A quarter of a century ago this month, Maggie still ruled Britain, the Soviet Union still existed and a new topical panel show came to BBC2. The host and team captains of Have I Got News For You were all in their earlier thirties back then and while not unknown were not exactly household names either.

Angus Deayton had been on Radio 4’s Radio Active, toured Australia with comedy band the HeeBeeGeeBees. He had worked with Alexei Sayle and Rowan Atkinson and was a familiar face from shows like BBC2’s satellite TV spoof KYTV and for a supporting role in new sitcom, One Foot In The Grave, though this had not yet taken off. Paul Merton was best known for his appearances on Channel 4 improvisation show Who’s Line Is It Anyway…? while Ian Hislop was best known as the “young fogey” editor of satirical magazine, Private Eye.

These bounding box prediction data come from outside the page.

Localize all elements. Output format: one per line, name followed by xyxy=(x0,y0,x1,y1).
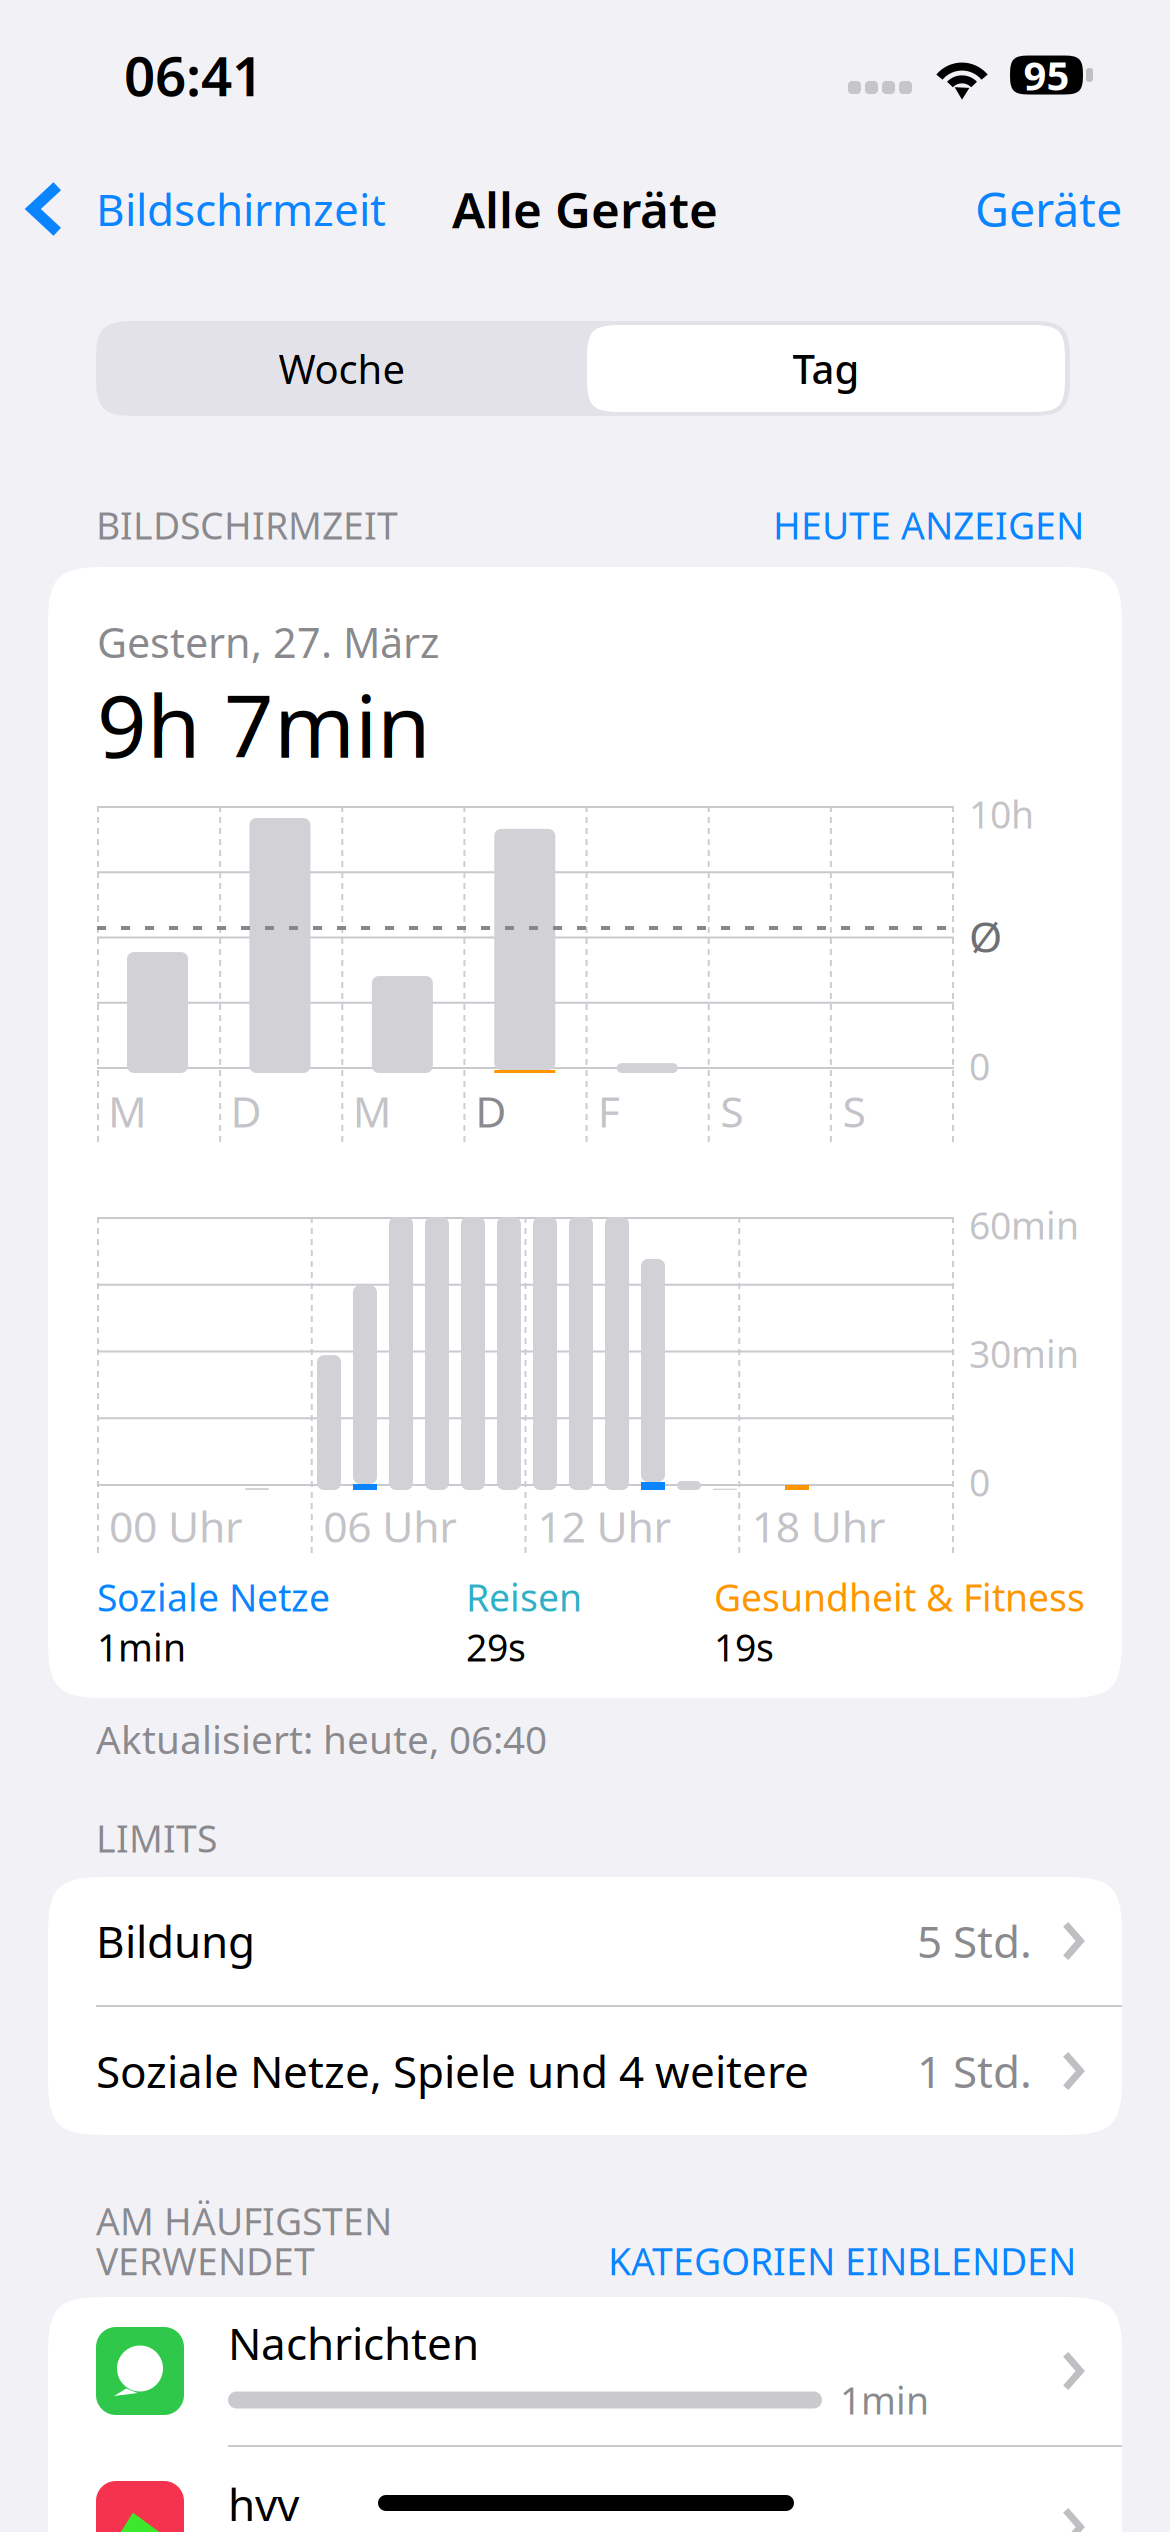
button[interactable]: Nachrichten xyxy=(48,2297,1122,2445)
staticText: 95 xyxy=(1024,48,1070,102)
staticText: HEUTE ANZEIGEN xyxy=(773,500,1084,550)
staticText: S xyxy=(720,1083,743,1139)
staticText: 30min xyxy=(969,1329,1079,1378)
button[interactable]: Bildschirmzeit xyxy=(0,150,386,268)
staticText: 06:41 xyxy=(124,39,263,111)
staticText: 1min xyxy=(97,1622,186,1672)
button[interactable]: KATEGORIEN EINBLENDEN xyxy=(608,2196,1076,2276)
staticText: Aktualisiert: heute, 06:40 xyxy=(96,1713,547,1765)
staticText: Gesundheit & Fitness xyxy=(714,1572,1085,1622)
button[interactable]: hvv xyxy=(48,2447,1122,2532)
staticText: VERWENDET xyxy=(96,2236,315,2286)
staticText: 1 Std. xyxy=(917,2042,1032,2100)
staticText: Reisen xyxy=(466,1572,582,1622)
staticText: LIMITS xyxy=(96,1813,217,1863)
staticText: 60min xyxy=(969,1200,1079,1250)
button[interactable]: Geräte xyxy=(975,150,1170,268)
button[interactable]: Bildung xyxy=(48,1877,1122,2005)
staticText: Bildschirmzeit xyxy=(96,180,386,238)
staticText: Bildung xyxy=(96,1912,255,1970)
staticText: AM HÄUFIGSTEN xyxy=(96,2196,392,2246)
staticText: 12 Uhr xyxy=(538,1498,672,1554)
button[interactable]: HEUTE ANZEIGEN xyxy=(773,500,1084,550)
staticText: D xyxy=(475,1083,506,1139)
staticText: 9h 7min xyxy=(97,666,431,782)
staticText: Gestern, 27. März xyxy=(97,615,439,670)
button[interactable]: Tag xyxy=(587,325,1065,412)
staticText: 06 Uhr xyxy=(323,1498,457,1554)
staticText: Alle Geräte xyxy=(452,176,718,242)
staticText: Nachrichten xyxy=(228,2314,479,2372)
staticText: Tag xyxy=(792,342,860,395)
staticText: 1min xyxy=(840,2375,929,2425)
staticText: F xyxy=(598,1083,620,1139)
staticText: Soziale Netze xyxy=(97,1572,330,1622)
staticText: Ø xyxy=(969,908,1002,964)
staticText: 0 xyxy=(969,1041,990,1091)
staticText: Soziale Netze, Spiele und 4 weitere xyxy=(96,2042,809,2100)
staticText: 29s xyxy=(466,1622,526,1672)
staticText: 10h xyxy=(969,789,1034,839)
staticText: S xyxy=(843,1083,866,1139)
button[interactable]: Soziale Netze, Spiele und 4 weitere xyxy=(48,2007,1122,2135)
staticText: hvv xyxy=(228,2475,299,2532)
staticText: 0 xyxy=(969,1457,990,1507)
button[interactable]: Woche xyxy=(97,321,587,416)
staticText: BILDSCHIRMZEIT xyxy=(96,500,398,550)
staticText: 19s xyxy=(714,1622,774,1672)
staticText: Woche xyxy=(278,342,406,395)
staticText: 00 Uhr xyxy=(109,1498,243,1554)
staticText: Geräte xyxy=(975,178,1122,240)
staticText: 5 Std. xyxy=(917,1912,1032,1970)
staticText: M xyxy=(353,1083,392,1139)
staticText: KATEGORIEN EINBLENDEN xyxy=(608,2236,1076,2286)
staticText: 18 Uhr xyxy=(752,1498,886,1554)
staticText: D xyxy=(230,1083,261,1139)
staticText: M xyxy=(108,1083,147,1139)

Twenty-five years and 49 series on, Angus is long gone from the show and Merton and Hislop (the latter still at Private Eye) are both now well into their fifties. But they are still there, indeed Hislop is the only person to have appeared in every one of the show’s 429 episodes to date, even discharging himself from hospital to appear once in 1994.

But what have been the high and low points of the last 25 years? Let’s take a look…

1990

The first ever series runs from September to November. Due to sheer bad luck, the show misses the one of the biggest British political stories of the century, the dramatic fall of Margaret Thatcher, by just one week. Early guests include Sandi Toksvig (who is in the first ever episode), future London Mayor Ken Livingstone (then a Labour backbencher), Tony Slattery and Clive Anderson.

1991

Appearances by Harry Enfield, Trevor McDonald and Scots comic and future US chat show star, Craig Ferguson.

1992

The first ever (and indeed only) General Election special features Rory Bremner and Alan Coren. Defeated Labour leader Neil Kinnock appears on the show later in the year, after retiring as leader following his second election defeat.

The show has two series a year from now on.

Rising Lib Dem star Charles Kennedy makes the first of a number of appearances. Author Douglas Adams appears (and flops), Frank Skinner and Stephen Fry appear for the first time.

Have I got a guest presenter for you

1993

Paul Merton’s wife comedy actress Caroline Quentin competes on Ian’s team, a running joke being that Angus is having an affair with her. Although this isn’t true, the couple do divorce in 1997.

Labour politician Roy Hattersley is famously replaced by a Tub of Lard after he cancels appearing on the show at short notice for the umpteenth time. Despite the considerable disadvantage of having an inanimate object as a team member, Paul’s team wins (as is usual).

1994

Appearances by self proclaimed Messiah David Icke, author Salman Rushdie (then still in hiding due to the Iranian fatwa) and veteran comic, Bob Monkhouse.

1995

An on-air row ensues between guest Paula Yates and Ian Hislop. Many see the episode as a class conflict with ex-public schoolboys Deayton and Hislop ganging up on Yates who is defended by the working-class Paul “I did woodwork” Merton.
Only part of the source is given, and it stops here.